I’ve been saying “Wow” a lot lately. A week ago, on Aug. 13, 48 lightning discharges occurred within 300 miles of the North Pole!
The Fairbanks office of the National Weather Service reported this was one of the farthest north lightning strikes in Alaska forecaster memory. These strikes hit the ocean, probably mixed with sea ice, near 85 degrees North. The lightning strikes mean the atmosphere was unstable enough, with sufficient warm and moist air in the lower atmosphere, to give rise to thunderstorms.
This singular event reminded me that this spring, on May 14, there were 16 lightning strikes detected near the mouth of the Yukon River! This just shouldn’t be happening. This is a time of year when, in the not-so-distant past, shore-fast ice on the Bering Sea should be breaking up.

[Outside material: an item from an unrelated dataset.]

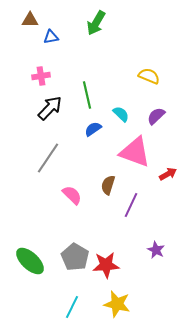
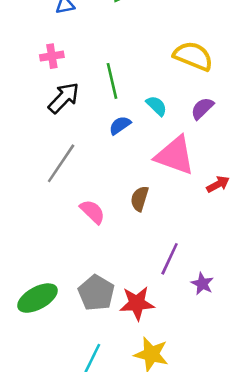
yellow semicircle: (149, 76) -> (193, 56), size x1.4
purple line: (131, 205) -> (170, 259), moved
green ellipse: (30, 261) -> (37, 298), turned -72

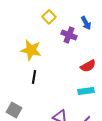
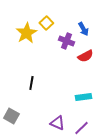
yellow star: (31, 50) -> (26, 33), moved, turned 30
red semicircle: (88, 66) -> (85, 56), moved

Indeed, lightning is increasing in the United States. A paper published in the journal Science in 2014 showed that for every degree Celsius of warming, lightning strikes will increase 12 percent in the contiguous United States. Based on climate models, this translates to a 50% increase in lightning by the end of this century.
What causes lightning? In one sense, it’s simple — it is the abrupt transfer of electricity between a positive and negative charge in the atmosphere. Cloud-to-cloud lightning is 10 times more common than cloud-to-ground lighting.
But it’s the strikes to the ground that give us heartburn. A lightning bolt heats up the surrounding air 45,000 degrees Fahrenheit — five times hotter than the sun!
Because like charges repel each other, negatively charged ions on the earth’s surface are pushed away, leaving an overall positive charge on the ground beneath a storm cloud. This difference forms an electric field between the ground and the base of the cloud, causing negative ions in the clouds to discharge to the ground, while the positive charges move upward.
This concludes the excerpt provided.